And then I thought, “Oh my goodness. Well, we better do something about it.” So, just on a whim I asked my kids’ school, which is a somewhat progressive private school, “Would you be interested in this?” They said, “Yes, sure!” And I thought, “Wow, really? You really are okay with me coming in and talking to kids about death?” So, we did it. We did it at my kids’ school a couple of times. We did it at her kids’ school a couple of times, and I now teach it at a program in our hospital called Health Path, which is an Oakland public school program for high school kids who are interested in a career in medicine. And so, it’s been amazing to do it.
I’ve learned it’s kind of scary to talk about death to kids who aren’t mine. If they’re my kids, and they freak out, or whatever they might do (my kids don’t freak out), I know it’s my kid. I get to take that risk. But when it’s someone else’s kid, it’s such a taboo subject, you’re wondering who’s going to call you back, right?
KM: Yes, I can imagine the angry phone calls you could get.

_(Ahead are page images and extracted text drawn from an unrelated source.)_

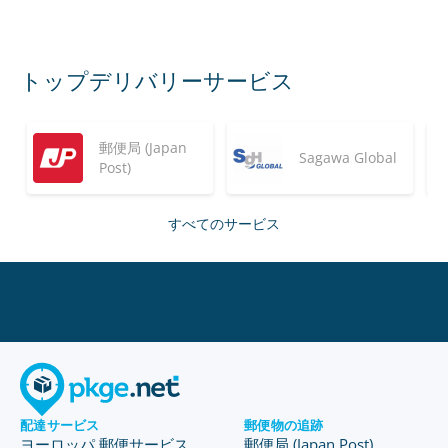
トップデリバリーサービス
郵便局 (Japan
Sagawa Global
Post)
すべてのサービス
配達サービス
郵便物の追跡
ヨーロッパ 郵便サービス
郵便局 (Japan Post)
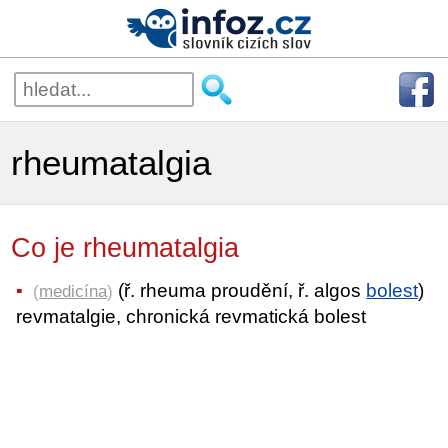
rheumatalgia
Co je rheumatalgia
(ř. rheuma proudění, ř. algos
bolest
)
(
medicína
)
revmatalgie, chronická revmatická bolest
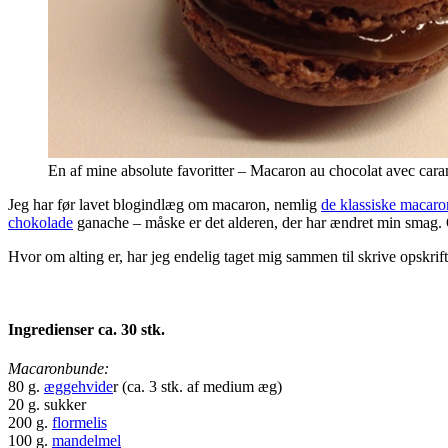
En af mine absolute favoritter – Macaron au chocolat avec cara
Jeg har før lavet blogindlæg om macaron, nemlig
de klassiske macaro
chokolade
ganache – måske er det alderen, der har ændret min smag. 
Hvor om alting er, har jeg endelig taget mig sammen til skrive opskrif
Ingredienser ca. 30 stk.
Macaronbunde:
80 g.
æggehvide
r (ca. 3 stk. af medium æg)
20 g. sukker
200 g.
flormelis
100 g.
mandelmel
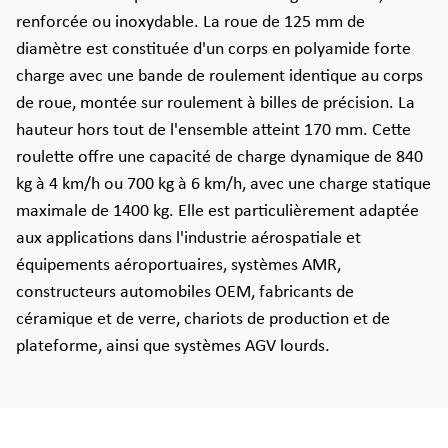
renforcée ou inoxydable. La roue de 125 mm de
diamètre est constituée d'un corps en polyamide forte
charge avec une bande de roulement identique au corps
de roue, montée sur roulement à billes de précision. La
hauteur hors tout de l'ensemble atteint 170 mm. Cette
roulette offre une capacité de charge dynamique de 840
kg à 4 km/h ou 700 kg à 6 km/h, avec une charge statique
maximale de 1400 kg. Elle est particulièrement adaptée
aux applications dans l'industrie aérospatiale et
équipements aéroportuaires, systèmes AMR,
constructeurs automobiles OEM, fabricants de
céramique et de verre, chariots de production et de
plateforme, ainsi que systèmes AGV lourds.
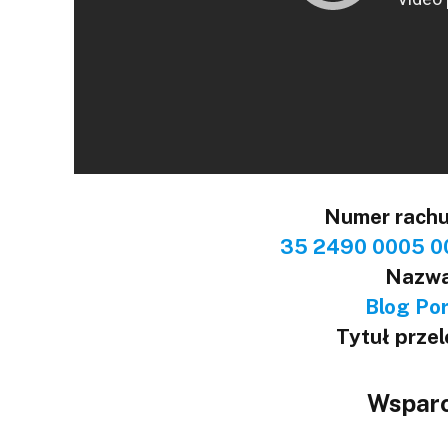
Numer rach
35 2490 0005 0
Nazwa
Blog Port
Tytuł prze
Wsparc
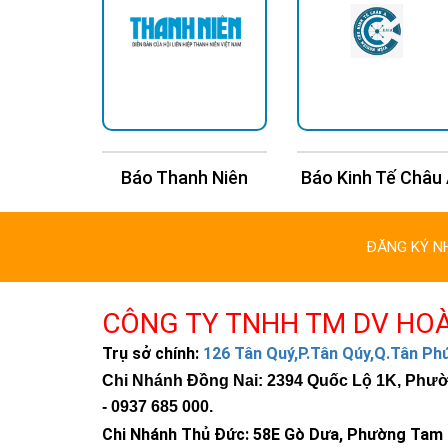
n Trí
Báo Thanh Niên
Báo Kinh Tế Châu
ĐĂNG KÝ N
CÔNG TY TNHH TM DV HO
Trụ sở chính:
126 Tân Quý,P.Tân Qúy,Q.Tân P
Chi Nhánh Đồng Nai: 2394 Quốc Lộ 1K, Phường
-
0937 685 000
.
Chi Nhánh Thủ Đức:
58E Gò Dưa, Phường Tam B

JZ: Angry phone calls, and, “Little Johnny came home from school. What were you talking about to Johnny?”
KM: Mm-hmm.
JZ: Before we taught it, the school prepared the parents and sent a letter home. It wasn’t a surprise. There were no concerns voiced before we did it. But then when the movie was being shown there were tears. There were tears! There were definitely kids crying. The first few times I felt, “Ohhhh! Oh, my goodness! Oh, my goodness! I made some kid cry! This terrible! I’m traumatizing these kids!” And I would walk up to them after the movie and ask, “Are you okay?” And they were always okay. They were always okay. They would say things like, “Yeah. That was upsetting, but you know, I’m glad I saw that.” And that is consistent now. I mean, I’ve now done this in front of a couple hundred kids, and no one has run out of the room screaming. I haven’t gotten any letters from psychiatrists, or parents, saying, “My kid is traumatized.”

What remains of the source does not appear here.